Bons points de la Cour des Comptes pour la filière française du Bioéthanol
24/01/2012
La Cour des Comptes a rendu public aujourd’hui son rapport d’évaluation de la politique d’aide aux biocarburants. Loin de représenter une niche fiscale, le bioéthanol est une source de recettes pour l’État.

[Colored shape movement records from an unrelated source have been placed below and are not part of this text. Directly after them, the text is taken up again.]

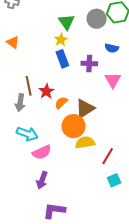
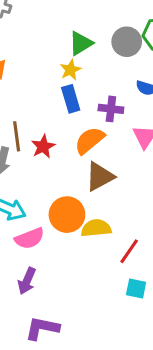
green triangle: (66, 22) -> (81, 43), turned 30
orange semicircle: (61, 103) -> (90, 140), moved, size x1.5
orange circle: (74, 126) -> (67, 215), moved
cyan square: (114, 180) -> (136, 289), turned 32

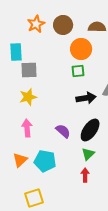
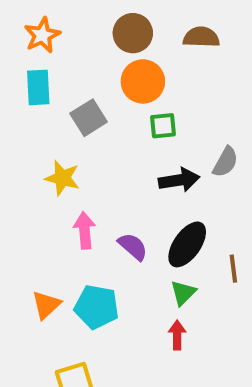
orange star: (36, 24) -> (42, 35), moved
orange circle: (81, 49) -> (143, 81), moved
gray square: (29, 70) -> (89, 118), moved, turned -30
yellow star: (28, 97) -> (62, 178), turned 30
pink arrow: (27, 128) -> (85, 230), moved

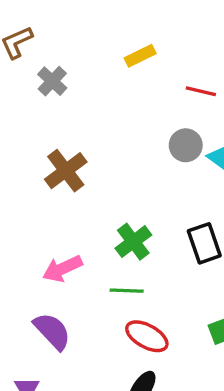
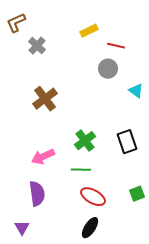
red line: (201, 91) -> (116, 46), moved
gray circle: (186, 145) -> (108, 69), moved
purple semicircle: (52, 331) -> (37, 194), turned 35

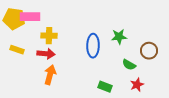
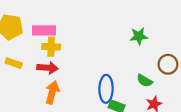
pink rectangle: (30, 17) -> (44, 30), moved
green star: (119, 37) -> (139, 36), moved
blue ellipse: (93, 46) -> (106, 89), moved

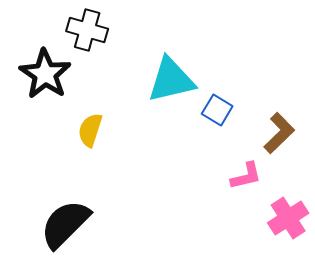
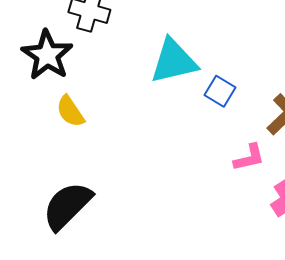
yellow semicircle: (90, 130) -> (70, 111), moved, turned -52

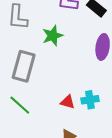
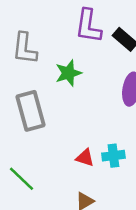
gray rectangle: (24, 66) -> (30, 111), turned -32
green line: (20, 105) -> (21, 179), moved

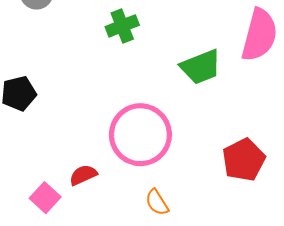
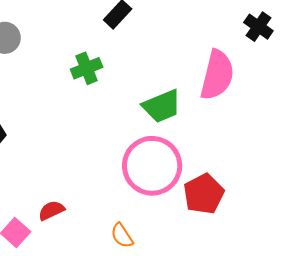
pink circle: (140, 135) -> (152, 166), moved

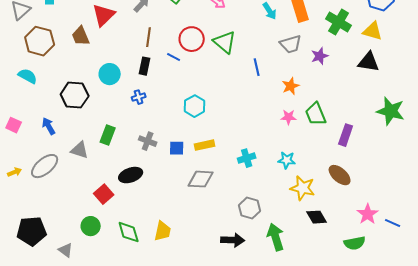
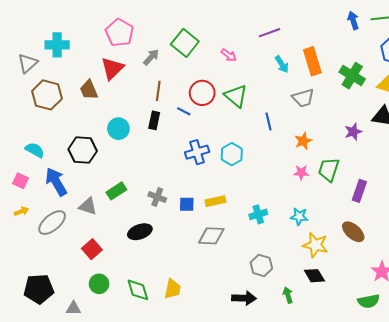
purple star: (320, 56) -> (353, 132), moved
cyan semicircle: (28, 76) -> (35, 150), moved
blue cross: (139, 97) -> (197, 152), moved, size x1.6
cyan hexagon: (195, 106) -> (232, 154), moved
green trapezoid: (316, 114) -> (329, 169), turned 40
blue arrow: (49, 126) -> (56, 182), size x1.6
green rectangle: (108, 135) -> (116, 191), turned 36
yellow arrow: (15, 172) -> (21, 211), moved
red square: (104, 194) -> (92, 249), moved
black diamond: (317, 217) -> (314, 276), moved
green arrow: (276, 237) -> (288, 295), size x0.6
gray triangle: (66, 250) -> (74, 308), turned -35

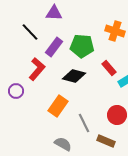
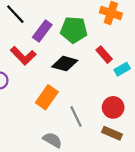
red L-shape: (37, 69) -> (23, 56), turned 95
brown rectangle: (106, 141) -> (112, 133), moved

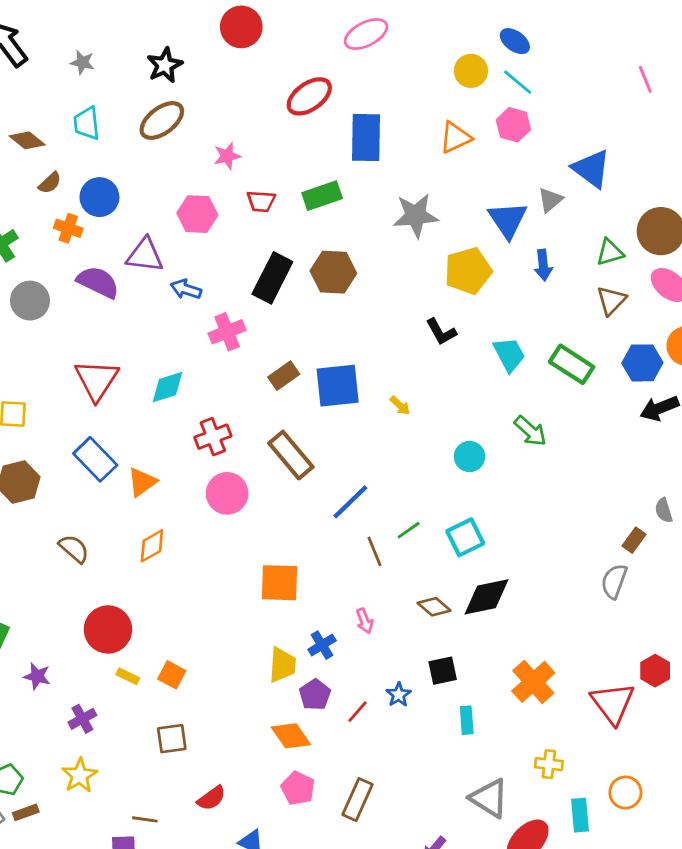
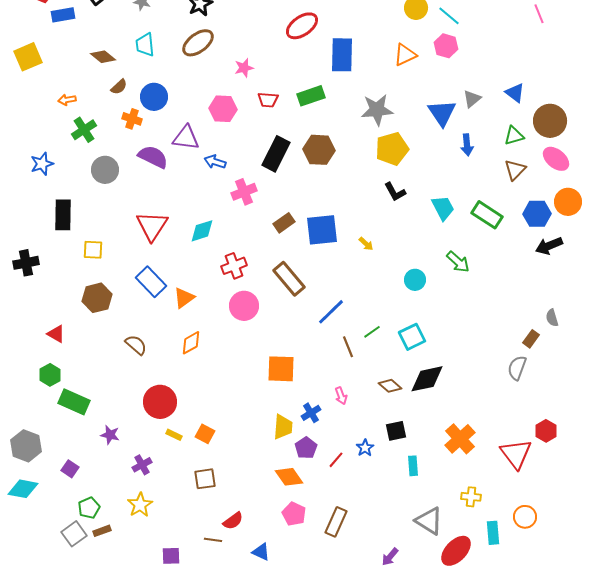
blue triangle: (591, 169) -> (515, 93), moved, size x0.7
yellow pentagon: (468, 271) -> (392, 149), moved
brown line: (145, 819) -> (213, 540), moved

Le bioéthanol français, 0,47 milliards d’euros de recettes fiscales supplémentaires pour l’État sur 5 ans
Le rapport de la Cour des Comptes, réalisé après consultation de toutes les parties prenantes : administration, constructeurs automobile, pétroliers, distributeurs de carburants et les filières biocarburants en France, démontre que l’État est bénéficiaire de la politique fiscale destinée à soutenir la filière française du bioéthanol. En effet, à kilomètre parcouru équivalent, le bioéthanol est plus taxé que l’essence. L’incorporation croissante de bioéthanol dans les essences de 2005 à 2010 a généré 0,47 milliards d’euros de recettes fiscales supplémentaires au profit de l’État.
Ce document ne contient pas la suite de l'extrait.